Features include Kevlar lining in doors
By Ben Rodgers
Police will be able to better serve residents here with brand new, state-of-the-art patrol vehicles.
The Manawa Police Department now has a 2017 Ford Explorer and a 2017 Ford Expedition both outfitted for any situation that might arise.
“You don’t know what you are going to run into,” Police Chief Jim Gorman said. “It’s your greatest fear.”
These new squad vehicles have the standard law enforcement upgrades, like heavy-duty suspension, engine and tires, Gorman said.
A new feature this year is each door is lined with Kevlar as an extra layer of protection from gunfire.
“We are spoiled,” Gorman said. “That’s all I can say.”
Previously the department had 2014 Dodge Charger and a Ford Crown Victoria from around 2008-09.
The Charger had engine problems and the Crown Victoria has more than 125,000 miles. So this change was needed, Gorman said.
The new vehicles are also both SUVs. In the Expedition the evidence gathering kits can now be brought to where they are needed. Before Gorman would use his personal vehicle to haul the massive totes.

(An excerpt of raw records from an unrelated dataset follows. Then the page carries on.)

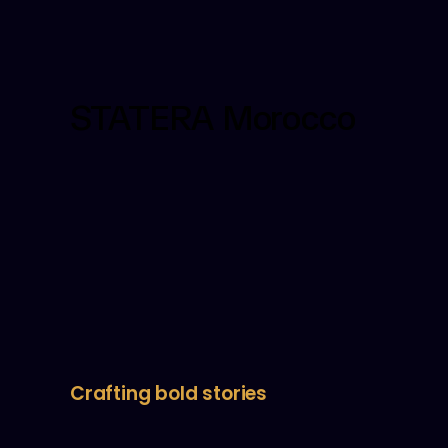
STATERA Morocco
Crafting bold stories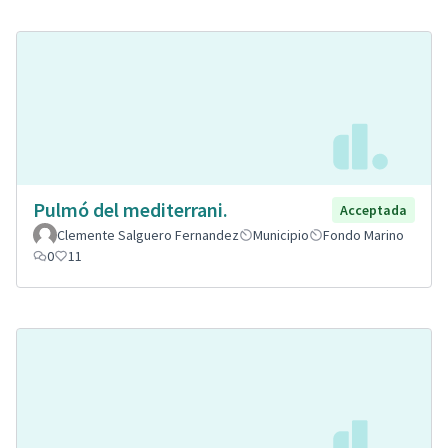
Pulmó del mediterrani.
Acceptada
Clemente Salguero Fernandez
Municipio
Fondo Marino
0
11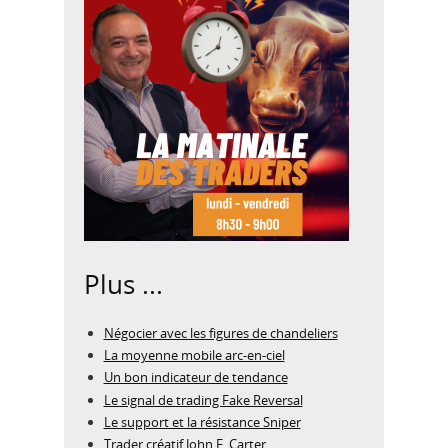
Plus ...
Négocier avec les figures de chandeliers
La moyenne mobile arc-en-ciel
Un bon indicateur de tendance
Le signal de trading Fake Reversal
Le support et la résistance Sniper
Trader créatif John F. Carter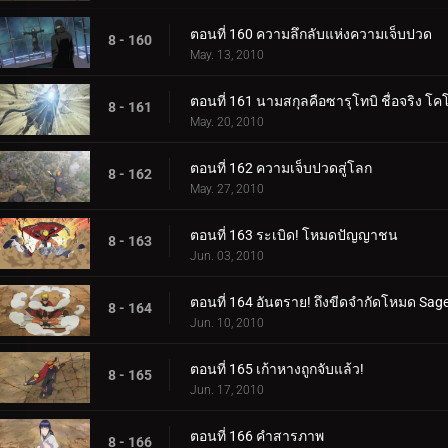
ตอนที่ 160 ความลึกลับแห่งความเจ็บปวด
8 - 160
May. 13, 2010
ตอนที่ 161 นามสกุลคือซารุโทบิ ชื่อจริง โ
8 - 161
May. 20, 2010
ตอนที่ 162 ความเจ็บปวดสู่โลก
8 - 162
May. 27, 2010
ตอนที่ 163 ระเบิด! โหมดปัญญาชน
8 - 163
Jun. 03, 2010
ตอนที่ 164 อันตราย! ถึงขีดจำกัดโหมด Sage
8 - 164
Jun. 10, 2010
ตอนที่ 165 เก้าหางถูกจับแล้ว!
8 - 165
Jun. 17, 2010
ตอนที่ 166 คำสารภาพ
8 - 166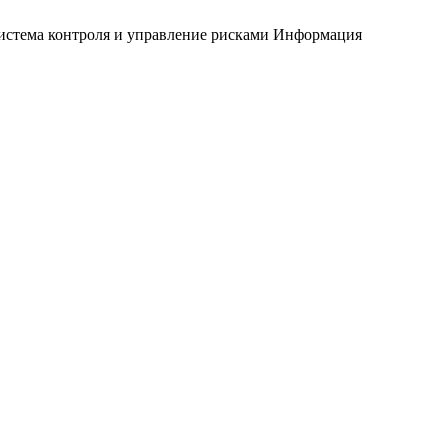
истема контроля и управление рисками
Информация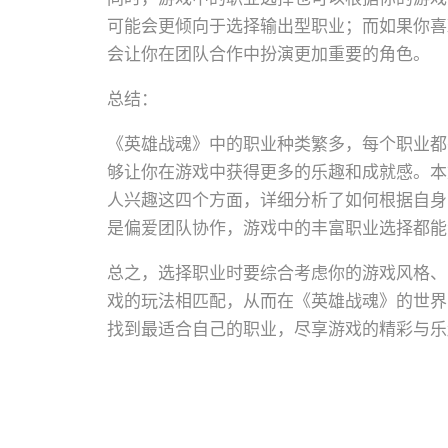
可能会更倾向于选择输出型职业；而如果你喜
会让你在团队合作中扮演更加重要的角色。
总结：
《英雄战魂》中的职业种类繁多，每个职业都
够让你在游戏中获得更多的乐趣和成就感。本
人兴趣这四个方面，详细分析了如何根据自身
是偏爱团队协作，游戏中的丰富职业选择都能
总之，选择职业时要综合考虑你的游戏风格、
戏的玩法相匹配，从而在《英雄战魂》的世界
找到最适合自己的职业，尽享游戏的精彩与乐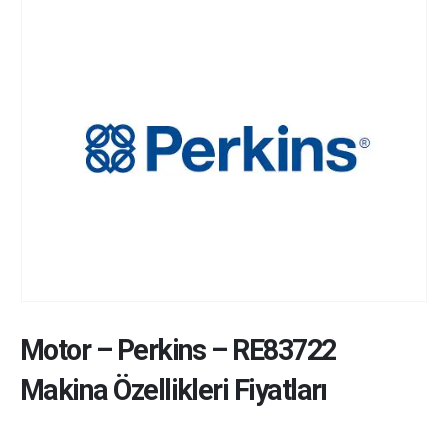
Motor
–
Perkins
–
RE83722
Makina Özellikleri Fiyatları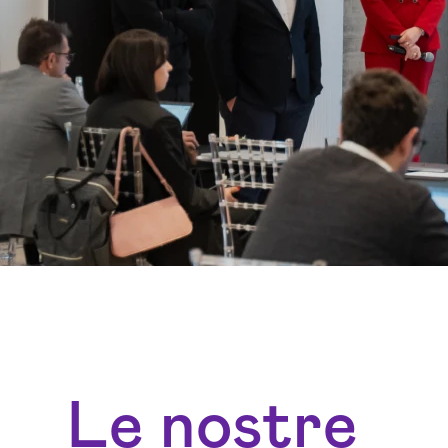
Le nostre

Plus, the four-wheel drive will allow for better driving year round.
“They’re more versatile during the winter months getting around the city,” he said. “They’re the new wave of the squad car for the future.”
Another upgrade is the fact that both vehicles will have identical controls for lights and sirens. Previously those controls were different in each vehicle. That meant while in pursuit an officer might have to take their eyes off the road to use a needed feature.
The process to purchase the new vehicles took at least six months. Once the vehicles were purchased they went down to General Communications in the Madison area to be outfitted.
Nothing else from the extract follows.